Stranded in the wastelands of weekend morning TV, I suspect current affairs show The Nation's attempts to topple Governor George Grey and Colonel Marmaduke Nixon from their respective pedestals in Albert Park and downtown Otahuhu will die a rapid death.
It must have been a very slow news day that persuaded editors to take the recent student "Rhodes Must Fall" campaigns against statues of the 19th century imperialist Cecil Rhodes at Cape Town and Oxford universities, and scratch around in Auckland for possible targets for similar expunging. The programme even sniffed around at the base of the huge obelisk erected in 1948 at the top of One Tree Hill by the John Logan Campbell Trust, in salute to the Maori people, hinting that Sir John's motives in bequeathing the monument, seen through 21st century eyes, were suspect.

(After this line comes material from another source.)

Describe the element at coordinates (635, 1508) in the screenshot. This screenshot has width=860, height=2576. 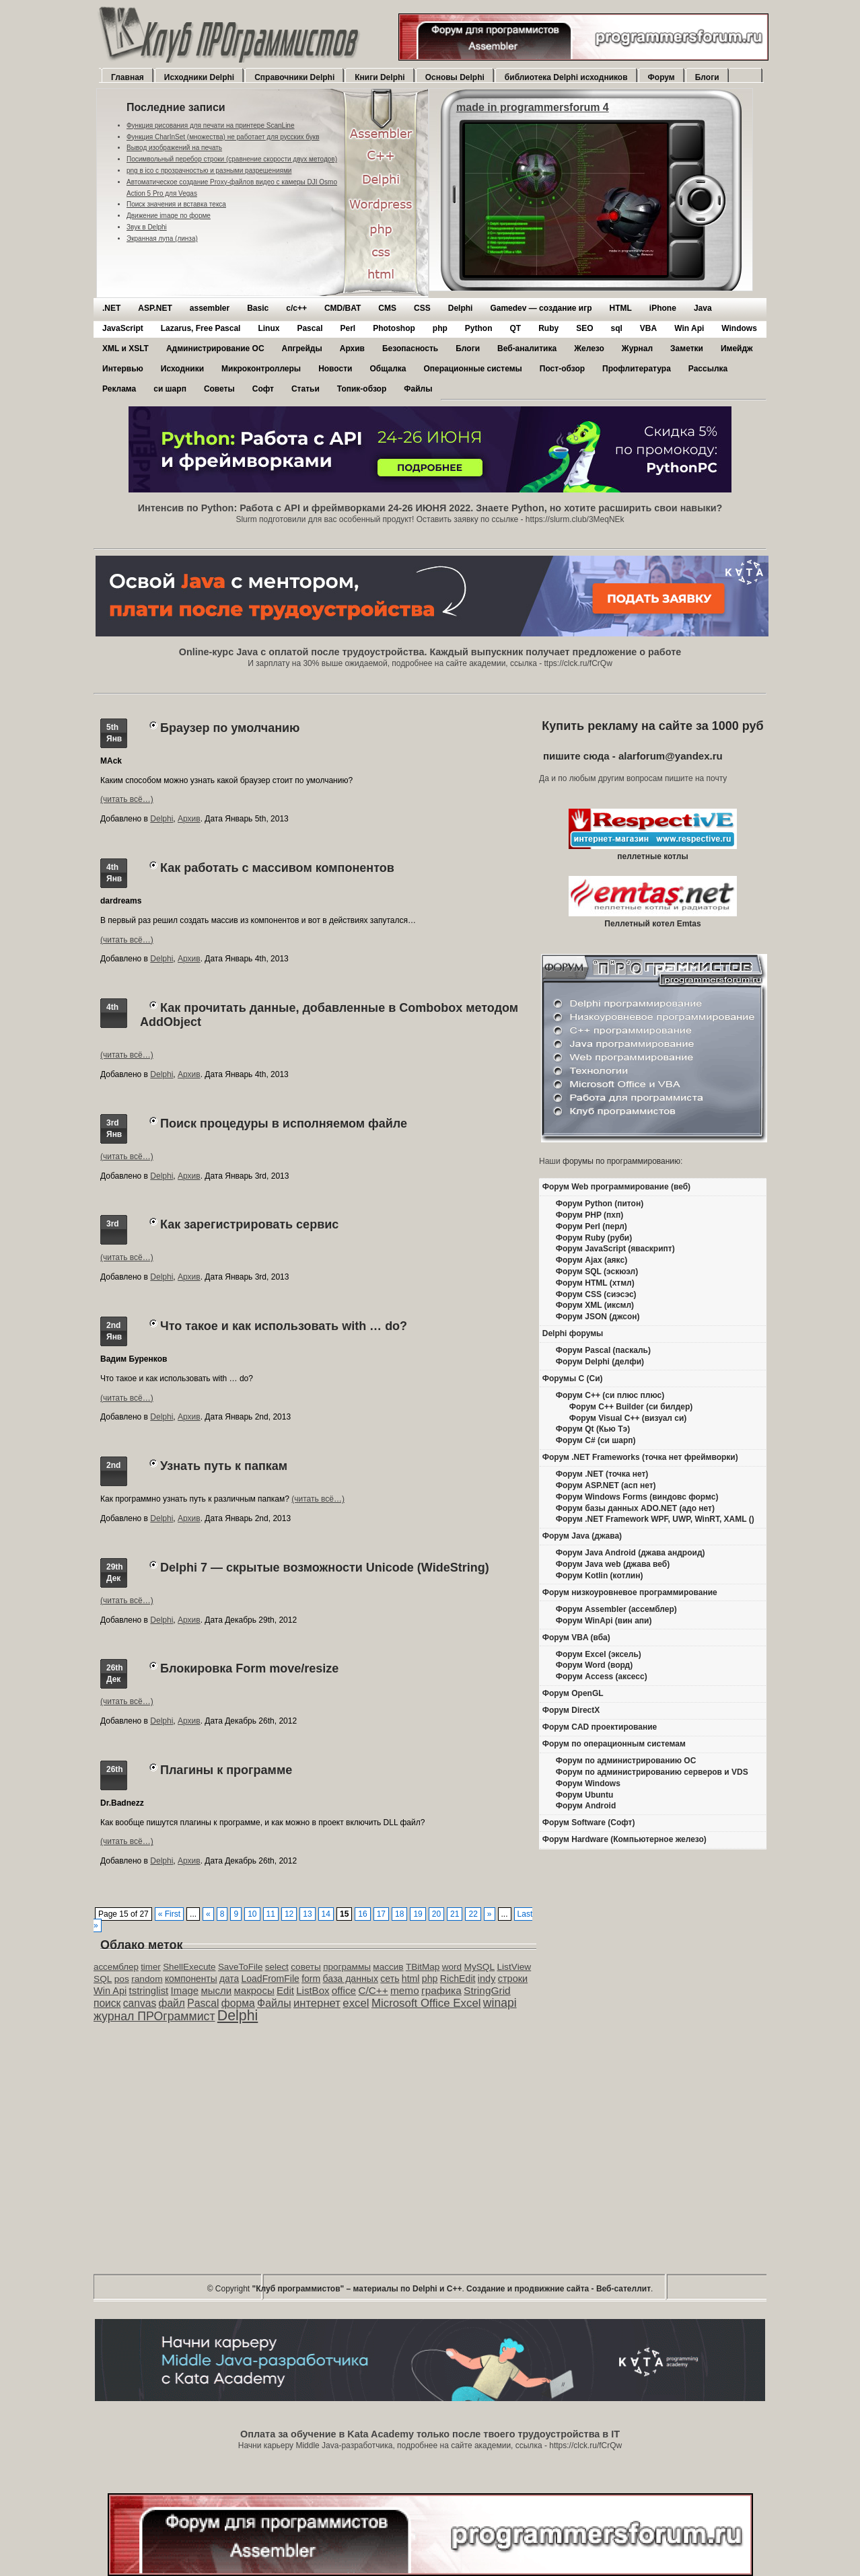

With the civilised world newly aghast at the extent of the deliberate destruction of ancient monuments by Isis religious fanatics at the Syrian city of Palmyra, worrying about the fate of a couple of monuments to British war-makers from the mid-19th century New Zealand land wars might seem rather trivial.
But as historian Jock Phillips forcefully argued on the programme, despite both men having "blood on their hands" he opposed "evidence of the past [being] obliterated". Comparing it to book-burning, he said it was important to understand and document how past generations thought about things.
I've never been a great fan of memorialising contemporaries in stone or metal and was delighted when the hysteria for a waterfront mausoleum for yachtsman Sir Peter Blake, following his murder up the Amazon, was channelled into something more practical - the purchase of Kaikoura Island off Great Barrier as a living memorial.